RECORDED INFORMATION -
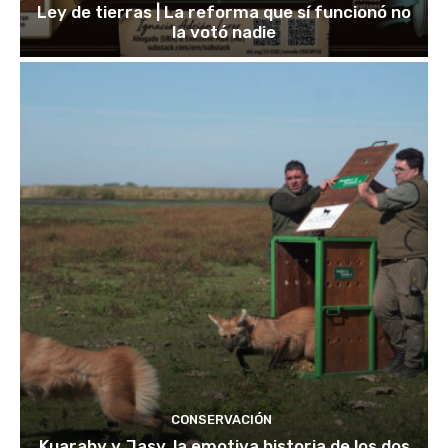
Ley de tierras | La reforma que sí funcionó no
la votó nadie
CONSERVACIÓN
Kuarahy y Jasy, la emotiva historia de los dos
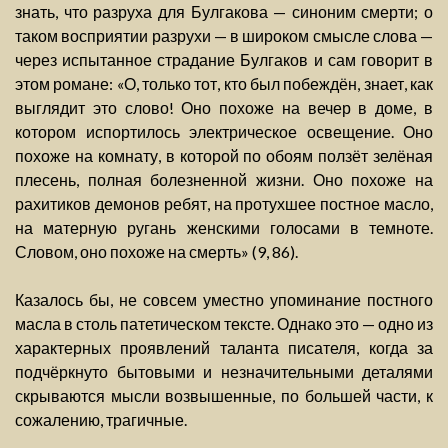
знать, что разруха для Булгакова — синоним смерти; о
таком восприятии разрухи — в широком смысле слова —
через испытанное страдание Булгаков и сам говорит в
этом романе: «О, только тот, кто был побеждён, знает, как
выглядит это слово! Оно похоже на вечер в доме, в
котором испортилось электрическое освещение. Оно
похоже на комнату, в которой по обоям ползёт зелёная
плесень, полная болезненной жизни. Оно похоже на
рахитиков демонов ребят, на протухшее постное масло,
на матерную ругань женскими голосами в темноте.
Словом, оно похоже на смерть» (9, 86).
Казалось бы, не совсем уместно упоминание постного
масла в столь патетическом тексте. Однако это — одно из
характерных проявлений таланта писателя, когда за
подчёркнуто бытовыми и незначительными деталями
скрываются мысли возвышенные, по большей части, к
сожалению, трагичные.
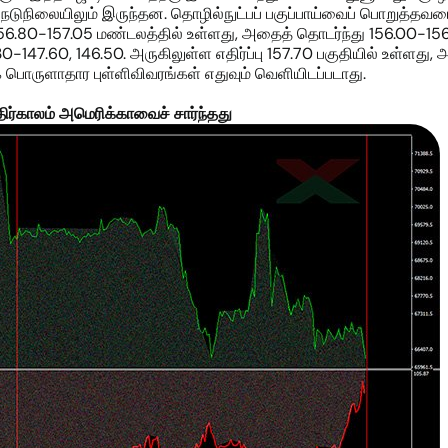
% நடுநிலையிலும் இருந்தன. தொழில்நுட்பப் பகுப்பாய்வைப் பொறுத்தவர
56.80-157.05 மண்டலத்தில் உள்ளது, அதைத் தொடர்ந்து 156.00-156.1
30-147.60, 146.50. அருகிலுள்ள எதிர்ப்பு 157.70 பகுதியில் உள்ளது
்க பொருளாதார புள்ளிவிவரங்கள் எதுவும் வெளியிடப்படாது.
எதிர்காலம் அமெரிக்காவைச் சார்ந்தது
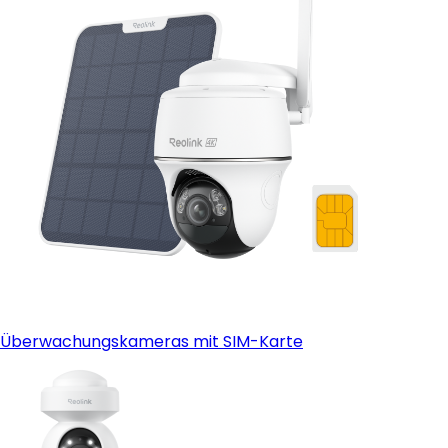
Reolink Go PT Plus
Überwachungskameras mit SIM-Karte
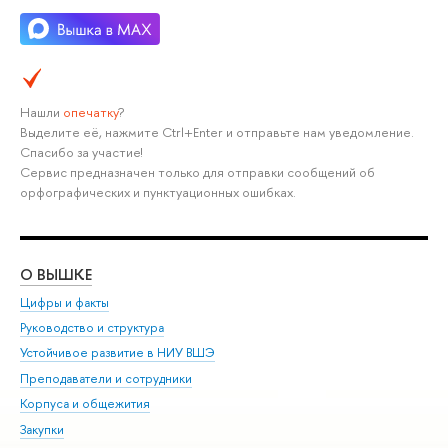
Нашли
опечатку
?
Выделите её, нажмите Ctrl+Enter и отправьте нам уведомление.
Спасибо за участие!
Сервис предназначен только для отправки сообщений об
орфографических и пунктуационных ошибках.
О ВЫШКЕ
ОБ
Цифры и факты
Ли
Руководство и структура
Дов
Устойчивое развитие в НИУ ВШЭ
Ол
Преподаватели и сотрудники
При
Корпуса и общежития
Вы
Закупки
При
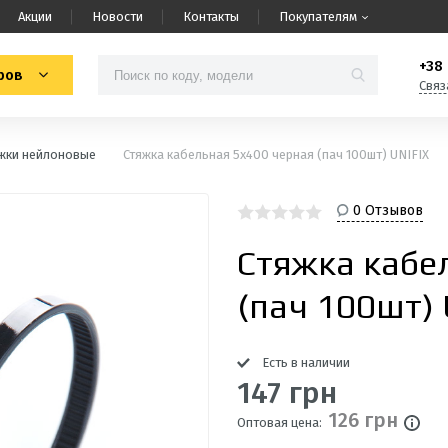
Акции
Новости
Контакты
Покупателям
+38 
ров
Связ
жки нейлоновые
Стяжка кабельная 5х400 черная (пач 100шт) UNIFIX
0 Отзывов
Стяжка кабе
(пач 100шт) 
Есть в наличии
147 грн
126 грн
Оптовая цена:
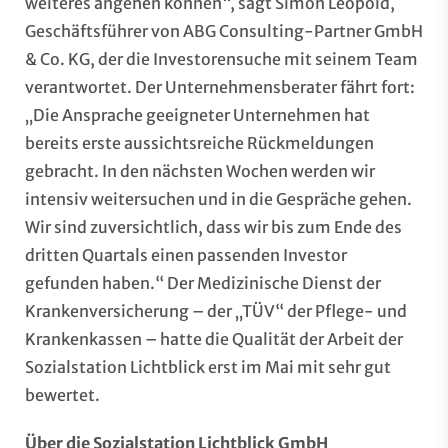
weiteres angehen können“, sagt Simon Leopold,
Geschäftsführer von ABG Consulting-Partner GmbH
& Co. KG, der die Investorensuche mit seinem Team
verantwortet. Der Unternehmensberater fährt fort:
„Die Ansprache geeigneter Unternehmen hat
bereits erste aussichtsreiche Rückmeldungen
gebracht. In den nächsten Wochen werden wir
intensiv weitersuchen und in die Gespräche gehen.
Wir sind zuversichtlich, dass wir bis zum Ende des
dritten Quartals einen passenden Investor
gefunden haben.“ Der Medizinische Dienst der
Krankenversicherung – der „TÜV“ der Pflege- und
Krankenkassen – hatte die Qualität der Arbeit der
Sozialstation Lichtblick erst im Mai mit sehr gut
bewertet.
Über die Sozialstation Lichtblick GmbH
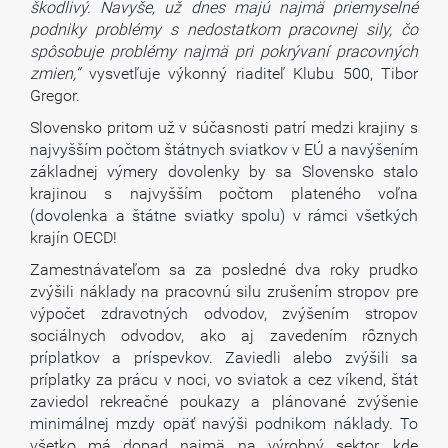
škodlivý. Navyše, už dnes majú najmä priemyselné
podniky problémy s nedostatkom pracovnej sily, čo
spôsobuje problémy najmä pri pokrývaní pracovných
zmien,“
vysvetľuje výkonný riaditeľ Klubu 500, Tibor
Gregor.
Slovensko pritom už v súčasnosti patrí medzi krajiny s
najvyšším počtom štátnych sviatkov v EÚ a navýšením
základnej výmery dovolenky by sa Slovensko stalo
krajinou s najvyšším počtom plateného voľna
(dovolenka a štátne sviatky spolu) v rámci všetkých
krajín OECD!
Zamestnávateľom sa za posledné dva roky prudko
zvýšili náklady na pracovnú silu zrušením stropov pre
výpočet zdravotných odvodov, zvýšením stropov
sociálnych odvodov, ako aj zavedením rôznych
príplatkov a príspevkov. Zaviedli alebo zvýšili sa
príplatky za prácu v noci, vo sviatok a cez víkend, štát
zaviedol rekreačné poukazy a plánované zvýšenie
minimálnej mzdy opäť navýši podnikom náklady. To
všetko má dopad najmä na výrobný sektor, kde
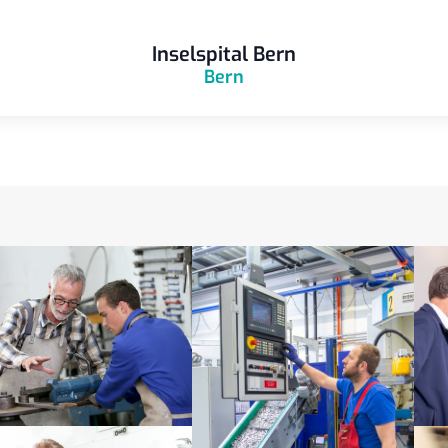
Inselspital Bern
Bern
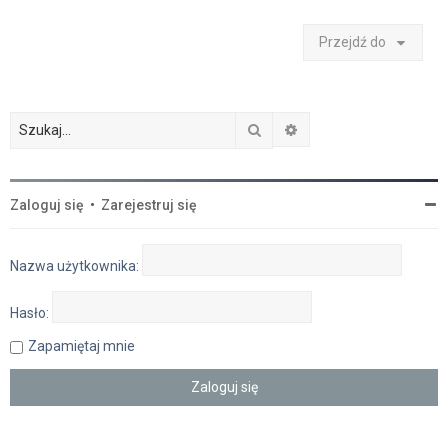
Przejdź do
Szukaj
Wyszukiwanie zaawan
Zaloguj się
•
Zarejestruj się
Nazwa użytkownika:
Hasło:
Zapamiętaj mnie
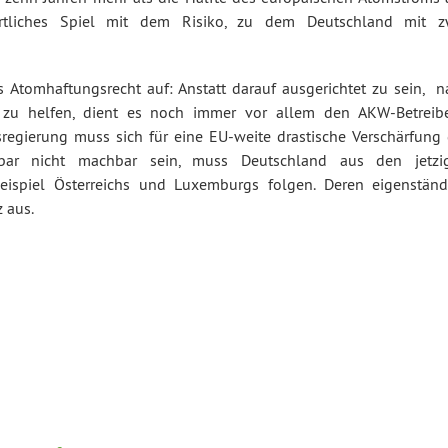
wortliches Spiel mit dem Risiko, zu dem Deutschland mit z
 Atomhaftungsrecht auf: Anstatt darauf ausgerichtet zu sein, n
zu helfen, dient es noch immer vor allem den AKW-Betreibe
regierung muss sich für eine EU-weite drastische Verschärfung 
hbar nicht machbar sein, muss Deutschland aus den jetzi
spiel Österreichs und Luxemburgs folgen. Deren eigenständ
 aus.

ACTIVITY - Every line of the data is to be transcribed exactly, and no picture is to be included.

SOLVED PROBLEM -
Ley de tierras | La reforma que sí funcionó no
la votó nadie
CONSERVACIÓN
Kuarahy y Jasy, la emotiva historia de los dos
знать, что разруха для Булгакова — синоним смерти; о
таком восприятии разрухи — в широком смысле слова —
через испытанное страдание Булгаков и сам говорит в
этом романе: «О, только тот, кто был побеждён, знает, как
выглядит это слово! Оно похоже на вечер в доме, в
котором испортилось электрическое освещение. Оно
похоже на комнату, в которой по обоям ползёт зелёная
плесень, полная болезненной жизни. Оно похоже на
рахитиков демонов ребят, на протухшее постное масло,
на матерную ругань женскими голосами в темноте.
Словом, оно похоже на смерть» (9, 86).
Казалось бы, не совсем уместно упоминание постного
масла в столь патетическом тексте. Однако это — одно из
характерных проявлений таланта писателя, когда за
подчёркнуто бытовыми и незначительными деталями
скрываются мысли возвышенные, по большей части, к
сожалению, трагичные.
% நடுநிலையிலும் இருந்தன. தொழில்நுட்பப் பகுப்பாய்வைப் பொறுத்தவர
56.80-157.05 மண்டலத்தில் உள்ளது, அதைத் தொடர்ந்து 156.00-156.1
30-147.60, 146.50. அருகிலுள்ள எதிர்ப்பு 157.70 பகுதியில் உள்ளது
்க பொருளாதார புள்ளிவிவரங்கள் எதுவும் வெளியிடப்படாது.
எதிர்காலம் அமெரிக்காவைச் சார்ந்தது
Reolink Go PT Plus
Überwachungskameras mit SIM-Karte
Нашли
опечатку
?
Выделите её, нажмите Ctrl+Enter и отправьте нам уведомление.
Спасибо за участие!
Сервис предназначен только для отправки сообщений об
орфографических и пунктуационных ошибках.
О ВЫШКЕ
ОБ
Цифры и факты
Ли
Руководство и структура
Дов
Устойчивое развитие в НИУ ВШЭ
Ол
Преподаватели и сотрудники
При
Корпуса и общежития
Вы
Закупки
При
Акции
Новости
Контакты
Покупателям
+38 
ров
Связ
жки нейлоновые
Стяжка кабельная 5х400 черная (пач 100шт) UNIFIX
0 Отзывов
Стяжка кабе
(пач 100шт) 
Есть в наличии
147 грн
126 грн
Оптовая цена:
weiteres angehen können“, sagt Simon Leopold,
Geschäftsführer von ABG Consulting-Partner GmbH
& Co. KG, der die Investorensuche mit seinem Team
verantwortet. Der Unternehmensberater fährt fort:
„Die Ansprache geeigneter Unternehmen hat
bereits erste aussichtsreiche Rückmeldungen
gebracht. In den nächsten Wochen werden wir
intensiv weitersuchen und in die Gespräche gehen.
Wir sind zuversichtlich, dass wir bis zum Ende des
dritten Quartals einen passenden Investor
gefunden haben.“ Der Medizinische Dienst der
Krankenversicherung – der „TÜV“ der Pflege- und
Krankenkassen – hatte die Qualität der Arbeit der
Sozialstation Lichtblick erst im Mai mit sehr gut
bewertet.
Über die Sozialstation Lichtblick GmbH
škodlivý. Navyše, už dnes majú najmä priemyselné
podniky problémy s nedostatkom pracovnej sily, čo
spôsobuje problémy najmä pri pokrývaní pracovných
zmien,“
vysvetľuje výkonný riaditeľ Klubu 500, Tibor
Gregor.
Slovensko pritom už v súčasnosti patrí medzi krajiny s
najvyšším počtom štátnych sviatkov v EÚ a navýšením
základnej výmery dovolenky by sa Slovensko stalo
krajinou s najvyšším počtom plateného voľna
(dovolenka a štátne sviatky spolu) v rámci všetkých
krajín OECD!
Zamestnávateľom sa za posledné dva roky prudko
zvýšili náklady na pracovnú silu zrušením stropov pre
výpočet zdravotných odvodov, zvýšením stropov
sociálnych odvodov, ako aj zavedením rôznych
príplatkov a príspevkov. Zaviedli alebo zvýšili sa
príplatky za prácu v noci, vo sviatok a cez víkend, štát
zaviedol rekreačné poukazy a plánované zvýšenie
minimálnej mzdy opäť navýši podnikom náklady. To
všetko má dopad najmä na výrobný sektor, kde
Inselspital Bern
Bern
Przejdź do
Szukaj
Wyszukiwanie zaawan
Zaloguj się
•
Zarejestruj się
Nazwa użytkownika:
Hasło:
Zapamiętaj mnie
wortliches Spiel mit dem Risiko, zu dem Deutschland mit z
 Atomhaftungsrecht auf: Anstatt darauf ausgerichtet zu sein, n
zu helfen, dient es noch immer vor allem den AKW-Betreibe
regierung muss sich für eine EU-weite drastische Verschärfung 
hbar nicht machbar sein, muss Deutschland aus den jetzi
spiel Österreichs und Luxemburgs folgen. Deren eigenständ
 aus.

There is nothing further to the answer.